Inspirée par les grands maîtres de la Renaissance, l’artiste Chloë Saï Breil-Dupont leur emprunte volontiers la forme, à travers la peinture à l’huile sur bois, mais pas le fond. Si sa technique confère un caractère réaliste à ses immenses toiles, elle y injecte des éléments symboliques poussant le spectateur à avoir sa propre interprétation. Des peaux colorées, des mains tenant des objets, des yeux qui ne nous quittent pas du regard. À l’occasion de sa participation à notre rubrique Karte Blanche, nous avons rencontré Chloë Saï Breil-Dupont afin de discuter de ses toiles aussi envoûtantes qu’énigmatiques.
Citizen K : Comment en es-tu venue à la peinture ?
Chloë Saï Breil-Dupont : Je pense que pour toutes les personnes qui sont créatives, il y a un moment où une pratique s’impose. Pour moi ça a été le dessin puis la peinture. J’en ai fait de plus en plus et je me suis améliorée puis spécialisée là-dedans. Plus on se spécialise dans quelque chose, plus il y a une brèche qui s’ouvre dans ce monde en particulier.
Citizen K : Si tu devais définir ton esthétique, comment la décrirais-tu ?
Chloë Saï Breil-Dupont : Il y a quelque chose de très figuratif et réaliste. Je pense qu’on ressent des influences de la Renaissance dans la manière de faire des portraits à l’huile avec l’ajout du glacis pour obtenir certaines textures de peau. Mais je ne réfléchis pas à la peinture comme une surface uniforme, je ne peins pas de la même manière sur toute la toile.
Citizen K : Parle-nous un peu de l’œuvre qui est mise en avant ?

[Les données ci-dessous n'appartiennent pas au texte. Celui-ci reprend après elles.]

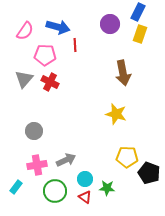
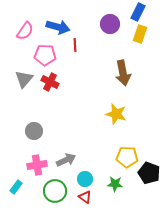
green star: moved 8 px right, 4 px up
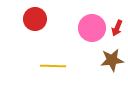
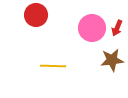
red circle: moved 1 px right, 4 px up
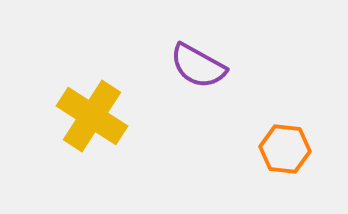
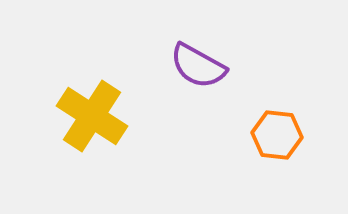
orange hexagon: moved 8 px left, 14 px up
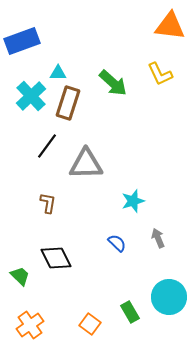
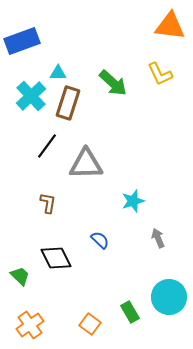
blue semicircle: moved 17 px left, 3 px up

Chloë Saï Breil-Dupont : Elle s’appelle A river, Soo. Soo, c’est le prénom de la personne qui est peinte, qui est également artiste peintre. Elle habite à Berlin et vient de Séoul, en Corée du Sud. Dans cette peinture, j’ai l’impression que tout est un peu une rivière, avec cette chemise fluide qui a plusieurs plis, la pâte noire qui explose un peu partout et la plante aquatique qui ressemble à une fleur qui crée sa propre lumière dans les fonds marins. Ce que j’adore dans cette peinture, c’est l’effet de balance, on sent qu’elle est stable mais en même temps ça ne tient pas à grand-chose.
Citizen K : Parles-nous un peu du choix des couleurs dans ton travail.
Chloë Saï Breil-Dupont : Ce que je représente dans mes peintures, c’est comme un monde qui ferait un pas de côté. C’est-à-dire que tout pourrait exister mais il y a comme quelque chose qui suggère que ce n’est pas tout à fait la réalité. Les plantes ont des comportements humains et les humains tendent vers quelque chose qui se rapproche du comportement des plantes. Ça passe par le fait d’avoir des peaux en couleur, des peaux qui créent leur propre lumière. J’imaginais aussi un monde où les humains faisaient leur propre photosynthèse et aspiraient la lumière. Les couleurs qu’on retrouve sur les peaux le reflètent, ça ne me semble pas irréel, juste un peu différent.
Citizen K : Les mains tiennent une place importante dans tes tableaux. Comment l’expliques-tu ?
Chloë Saï Breil-Dupont : Les mains ont quelque chose d’un peu mystérieux, connaître les mains de quelqu’un c’est comme connaître un visage, elles ont des signes très particuliers. Par rapport au fait que les mains tiennent des choses dans mes peintures, je pense que ça vient du fait que les mains attirent l’œil.
Citizen K : Dans tes portraits, les personnes regardent les spectateurs droit dans les yeux. Pourquoi ?
Chloë Saï Breil-Dupont : Je peins les regards de telle manière qu’ils te regardent peu importe où tu te situes dans la pièce, un peu comme la Joconde. L’envie que la personne qui rentre dans la pièce soit regardée partout permet d’offrir la douceur d’être regardé, considéré.
Citizen K : Où es-tu exposée en ce moment ?
Chloë Saï Breil-Dupont : En ce moment, j’ai une exposition à la Galerie New Child d’Anvers qui va durer jusqu’au 1er décembre. Il y a aussi l’exposition collective YOU ME ME YOU à la galerie Nicodim de Los Angeles qui accueillera mon solo show en février prochain.